I'm working with a small team on a web app.
Background
For many years we have run a informational website. It gets lots of traffic (1M+ per month) and is near the top on the first page of the search engines for our keywords. This website is basically an informational database with text and illustrations. It has been curated by our "principal" for this time. He is an expert in our field, but has absolutely no technical expertise. Seriously... he built the whole site using static HTML pages and now has over 1000 .html files to maintain. I didn't get involved with this project until it was too late.
Anyways, let's call this site info.com.
Issue
We are now creating an interactive web application that utilizes the information from the other site.
We'll call this "app.com".
Our "principal" has created the specifications for the app, and myself and one other developer are doing the work. In his specifications, he does not want to pull info from info.com in a script, rather, he wants users of app.com to click links to info.com as he believes it will boost the hits on info.com which ultimately lead to sales. However, as a team we are discussing ideas for how to mitigate the "jumping around" between sites. I suggested that when a user "links" back to info.com, we display content from info.com within an iframe on app.com. I liked this idea because in essence the user will see our "app.com" toolbar (top-page fixed, facebook style) overlayed on "info.com", which users of "app.com" will be very familiar with.

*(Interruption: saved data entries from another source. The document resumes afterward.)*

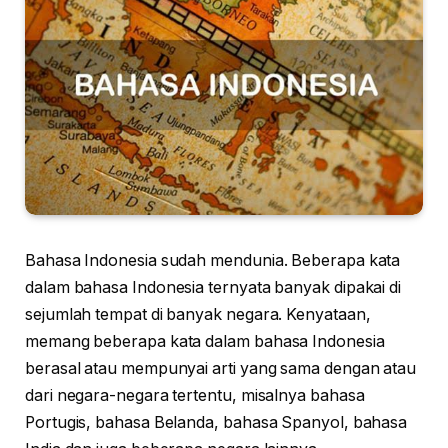
Bahasa Indonesia sudah mendunia. Beberapa kata
dalam bahasa Indonesia ternyata banyak dipakai di
sejumlah tempat di banyak negara. Kenyataan,
memang beberapa kata dalam bahasa Indonesia
berasal atau mempunyai arti yang sama dengan atau
dari negara-negara tertentu, misalnya bahasa
Portugis, bahasa Belanda, bahasa Spanyol, bahasa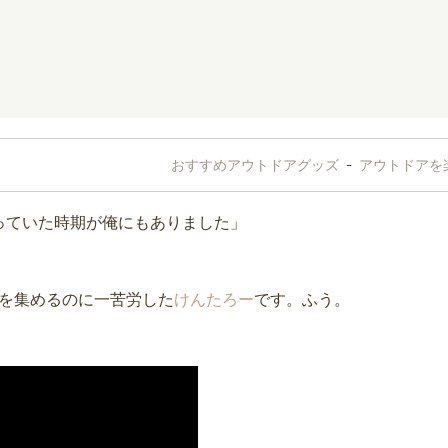
おすすめアウトドアグッズ
-
アウトドアを
っていた時期が俺にもありました」
ミを集めるのに一苦労した
けんたろー
です。ふう。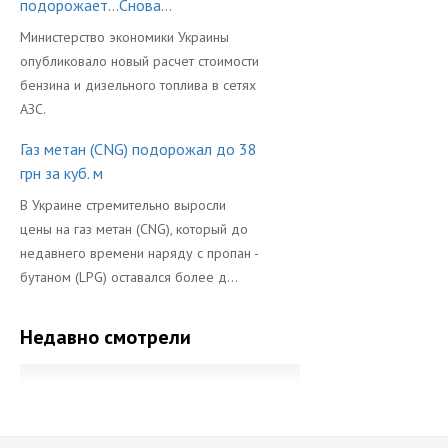
подорожает...Снова...
Министерство экономики Украины
опубликовало новый расчет стоимости
бензина и дизельного топлива в сетях
АЗС.
Газ метан (CNG) подорожал до 38
грн за куб. м
В Украине стремительно выросли
цены на газ метан (CNG), который до
недавнего времени наряду с пропан -
бутаном (LPG) оставался более д...
Недавно смотрели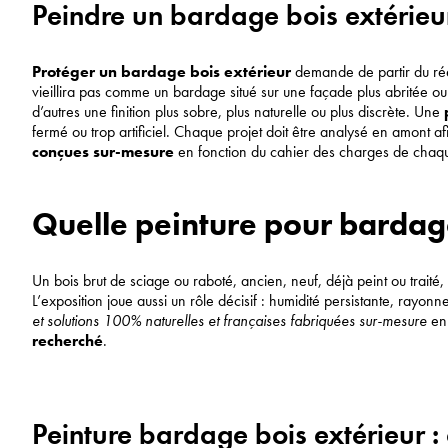
Peindre un bardage bois extérieur 
Protéger un bardage bois extérieur
demande de partir du réel
vieillira pas comme un bardage situé sur une façade plus abritée ou 
d’autres une finition plus sobre, plus naturelle ou plus discrète. Une
p
fermé ou trop artificiel. Chaque projet doit être analysé en amont af
conçues sur-mesure
en fonction du cahier des charges de chaqu
Quelle peinture pour bardage 
Un bois brut de sciage ou raboté, ancien, neuf, déjà peint ou tra
L’exposition joue aussi un rôle décisif : humidité persistante, rayo
et solutions 100% naturelles et françaises fabriquées sur-mesure
en 
recherché
.
Peinture bardage bois extérieur : 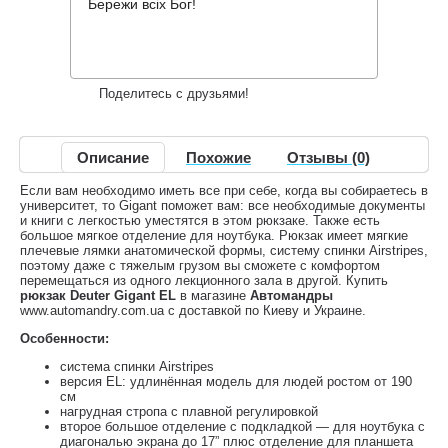
2,884 грн.
Снят с производства
,
Бережи всіх Бог!
Информация о доставке
Накопительные скидки
Поделитесь с друзьями!
Описание
Похожие
Отзывы (0)
Если вам необходимо иметь все при себе, когда вы собираетесь в
университет, то Gigant поможет вам: все необходимые документы
и книги с легкостью уместятся в этом рюкзаке. Также есть
большое мягкое отделение для ноутбука. Рюкзак имеет мягкие
плечевые лямки анатомической формы, систему спинки Airstripes,
поэтому даже с тяжелым грузом вы сможете с комфортом
перемещаться из одного лекционного зала в другой. Купить
рюкзак Deuter Gigant EL
в магазине
Автомандры
www.automandry.com.ua с доставкой по Киеву и Украине.
Особенности:
система спинки Airstripes
версия EL: удлинённая модель для людей ростом от 190
см
нагрудная стропа с плавной регулировкой
второе большое отделение с подкладкой — для ноутбука с
диагональю экрана до 17” плюс отделение для планшета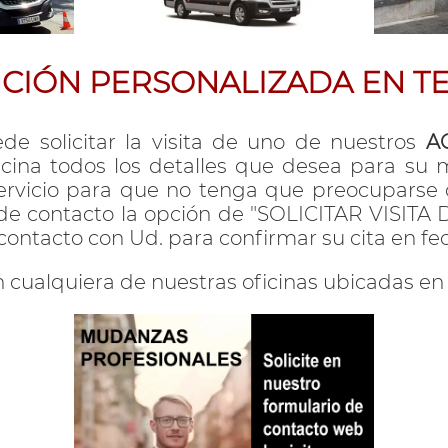
CIÓN PERSONALIZADA EN T
de solicitar la visita de uno de nuestros
A
icina todos los detalles que desea para s
rvicio para que no tenga que preocuparse de
de contacto la opción de "SOLICITAR VISITA D
tacto con Ud. para confirmar su cita en fec
 cualquiera de nuestras oficinas ubicadas en 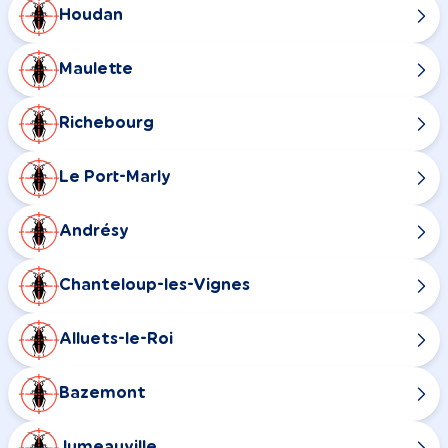
Houdan
Maulette
Richebourg
Le Port-Marly
Andrésy
Chanteloup-les-Vignes
Alluets-le-Roi
Bazemont
Jumeauville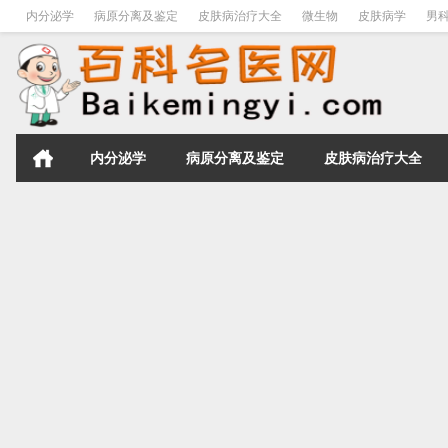
内分泌学
病原分离及鉴定
皮肤病治疗大全
微生物
皮肤病学
男
内分泌学
病原分离及鉴定
皮肤病治疗大全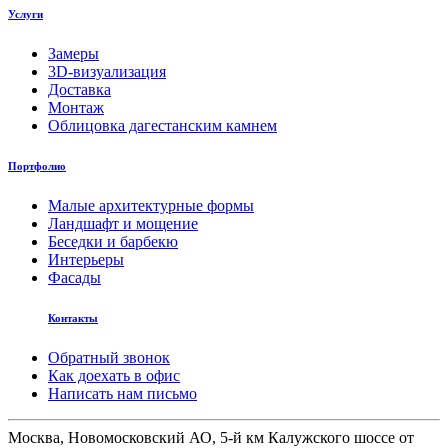
Услуги
Замеры
3D-визуализация
Доставка
Монтаж
Облицовка дагестанским камнем
Портфолио
Малые архитектурные формы
Ландшафт и мощение
Беседки и барбекю
Интерьеры
Фасады
Контакты
Обратный звонок
Как доехать в офис
Написать нам письмо
Москва, Новомосковский АО, 5-й км Калужского шоссе от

The "principal" didn't like this idea because he believed doing this would NOT increase the pagerank of "info.com" and would in fact hurt it if more people access the "info.com" content via the iframe on "app.com". I seriously know nothing about SEO but my gut tells me this is not factual.
TL;DR:
- How does traffic volume affect SEO?
- Will putting content from "info.com" in an iframe on "app.com" hurt the ranking of "info.com" if users of "info.com" start accessing the info via "app.com"?